[WHAT NEEDS TO BE DONE] Give back every entry exactly; drop the pictures.

:: DATA FOR PROCESSING

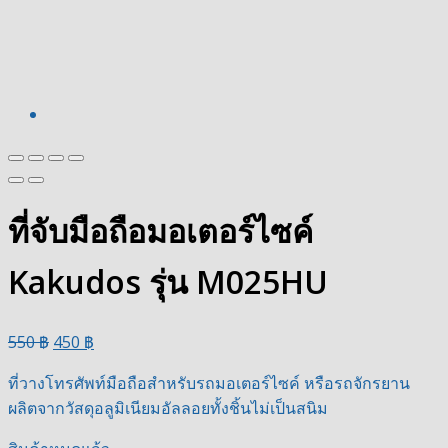
ที่จับมือถือมอเตอร์ไซค์
Kakudos รุ่น M025HU
550
฿
450
฿
ที่วางโทรศัพท์มือถือสำหรับรถมอเตอร์ไซค์ หรือรถจักรยาน
ผลิตจากวัสดุอลูมิเนียมอัลลอยทั้งชิ้นไม่เป็นสนิม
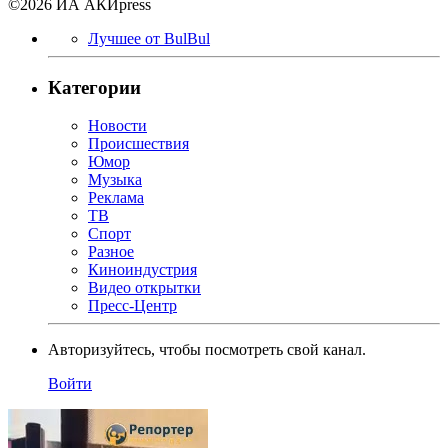
©2026 ИА АКИpress
Лучшее от BulBul
Категории
Новости
Происшествия
Юмор
Музыка
Реклама
ТВ
Спорт
Разное
Киноиндустрия
Видео открытки
Пресс-Центр
Авторизуйтесь, чтобы посмотреть свой канал.
Войти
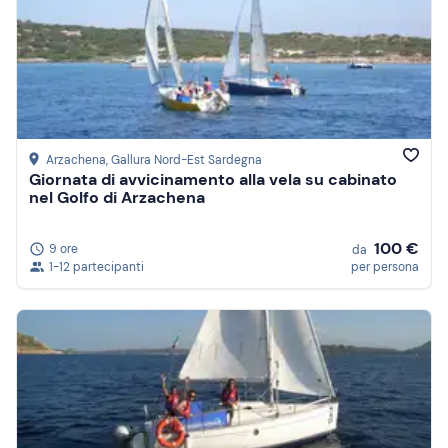
Arzachena
, Gallura Nord-Est Sardegna
Giornata di avvicinamento alla vela su cabinato
nel Golfo di Arzachena
100 €
9 ore
da
1-12 partecipanti
per persona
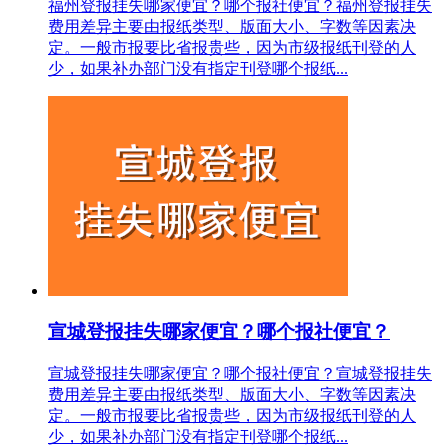
福州登报挂失哪家便宜？哪个报社便宜？福州登报挂失
费用差异主要由报纸类型、版面大小、字数等因素决
定。一般市报要比省报贵些，因为市级报纸刊登的人
少，如果补办部门没有指定刊登哪个报纸...
宣城登报挂失哪家便宜？哪个报社便宜？
宣城登报挂失哪家便宜？哪个报社便宜？宣城登报挂失
费用差异主要由报纸类型、版面大小、字数等因素决
定。一般市报要比省报贵些，因为市级报纸刊登的人
少，如果补办部门没有指定刊登哪个报纸...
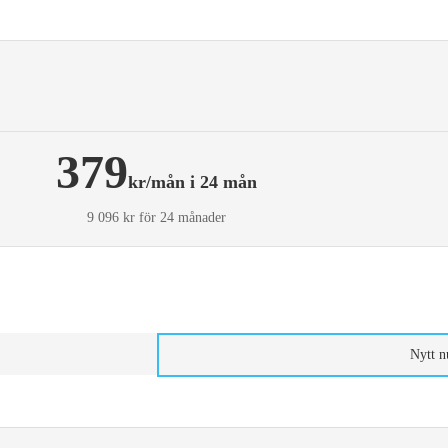
379
kr/mån i 24 mån
9 096 kr för 24 månader
Nytt 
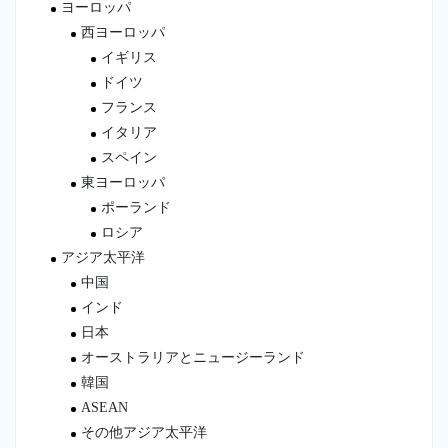
ヨーロッパ
西ヨーロッパ
イギリス
ドイツ
フランス
イタリア
スペイン
東ヨーロッパ
ポーランド
ロシア
アジア太平洋
中国
インド
日本
オーストラリアとニュージーランド
韓国
ASEAN
その他アジア太平洋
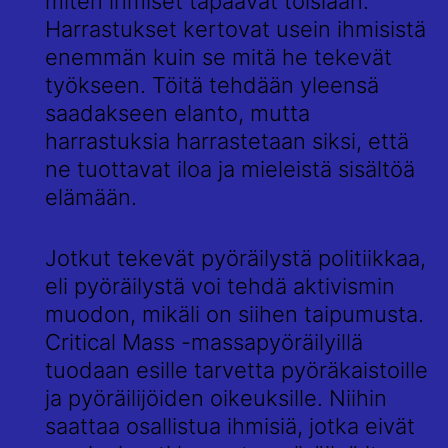
miten ihmiset tapaavat toisiaan.
Harrastukset kertovat usein ihmisistä
enemmän kuin se mitä he tekevät
työkseen. Töitä tehdään yleensä
saadakseen elanto, mutta
harrastuksia harrastetaan siksi, että
ne tuottavat iloa ja mieleistä sisältöä
elämään.
Jotkut tekevät pyöräilystä politiikkaa,
eli pyöräilystä voi tehdä aktivismin
muodon, mikäli on siihen taipumusta.
Critical Mass -massapyöräilyillä
tuodaan esille tarvetta pyöräkaistoille
ja pyöräilijöiden oikeuksille. Niihin
saattaa osallistua ihmisiä, jotka eivät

::::

[RESPONSE]
ที่จับมือถือมอเตอร์ไซค์
Kakudos รุ่น M025HU
550
฿
450
฿
ที่วางโทรศัพท์มือถือสำหรับรถมอเตอร์ไซค์ หรือรถจักรยาน
ผลิตจากวัสดุอลูมิเนียมอัลลอยทั้งชิ้นไม่เป็นสนิม
©2026 ИА АКИpress
Лучшее от BulBul
Категории
Новости
Происшествия
Юмор
Музыка
Реклама
ТВ
Спорт
Разное
Киноиндустрия
Видео открытки
Пресс-Центр
Авторизуйтесь, чтобы посмотреть свой канал.
Войти
Arzachena
, Gallura Nord-Est Sardegna
Giornata di avvicinamento alla vela su cabinato
nel Golfo di Arzachena
100 €
9 ore
da
1-12 partecipanti
per persona
福州登报挂失哪家便宜？哪个报社便宜？福州登报挂失
费用差异主要由报纸类型、版面大小、字数等因素决
定。一般市报要比省报贵些，因为市级报纸刊登的人
少，如果补办部门没有指定刊登哪个报纸...
宣城登报挂失哪家便宜？哪个报社便宜？
宣城登报挂失哪家便宜？哪个报社便宜？宣城登报挂失
费用差异主要由报纸类型、版面大小、字数等因素决
定。一般市报要比省报贵些，因为市级报纸刊登的人
少，如果补办部门没有指定刊登哪个报纸...
379
kr/mån i 24 mån
9 096 kr för 24 månader
Nytt 
ヨーロッパ
西ヨーロッパ
イギリス
ドイツ
フランス
イタリア
スペイン
東ヨーロッパ
ポーランド
ロシア
アジア太平洋
中国
インド
日本
オーストラリアとニュージーランド
韓国
ASEAN
その他アジア太平洋
miten ihmiset tapaavat toisiaan.
Harrastukset kertovat usein ihmisistä
enemmän kuin se mitä he tekevät
työkseen. Töitä tehdään yleensä
saadakseen elanto, mutta
harrastuksia harrastetaan siksi, että
ne tuottavat iloa ja mieleistä sisältöä
elämään.
Jotkut tekevät pyöräilystä politiikkaa,
eli pyöräilystä voi tehdä aktivismin
muodon, mikäli on siihen taipumusta.
Critical Mass -massapyöräilyillä
tuodaan esille tarvetta pyöräkaistoille
ja pyöräilijöiden oikeuksille. Niihin
saattaa osallistua ihmisiä, jotka eivät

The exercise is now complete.